*WHAT YOU ARE ASKED TO DO*
Each line below that contains the word "Handmade" must be copied.

● ● ● ● ●

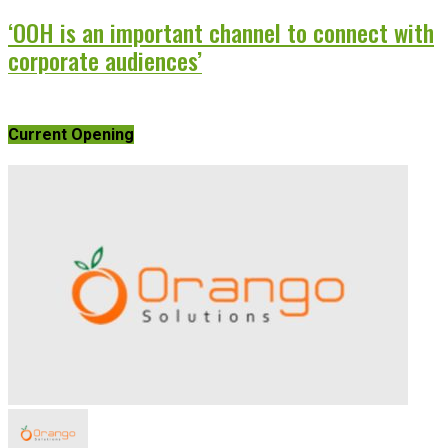
‘OOH is an important channel to connect with
corporate audiences’
Current Opening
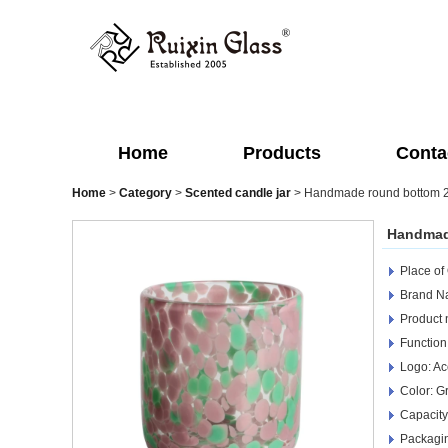
Home
Products
Conta
Home
>
Category
>
Scented candle jar
>
Handmade round bottom 250
Handmade
Place of
Brand Na
Product 
Function
Logo: Ac
Color: G
Capacity
Packagin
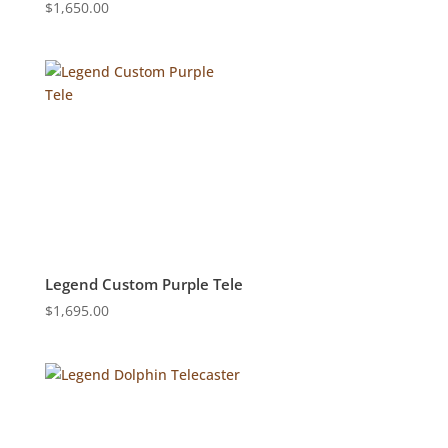
$
1,650.00
Legend Custom Purple Tele
$
1,695.00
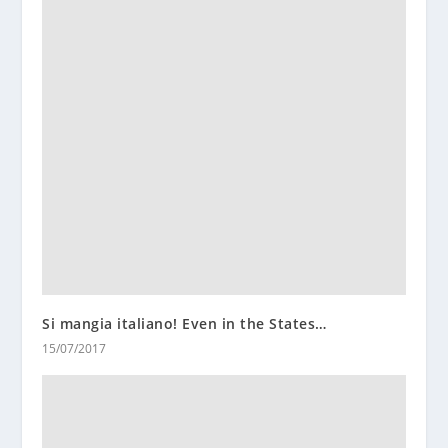
Si mangia italiano! Even in the States…
15/07/2017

● ● ● ● ●

*RESPONSE*
Handmade round bottom 250
Handmade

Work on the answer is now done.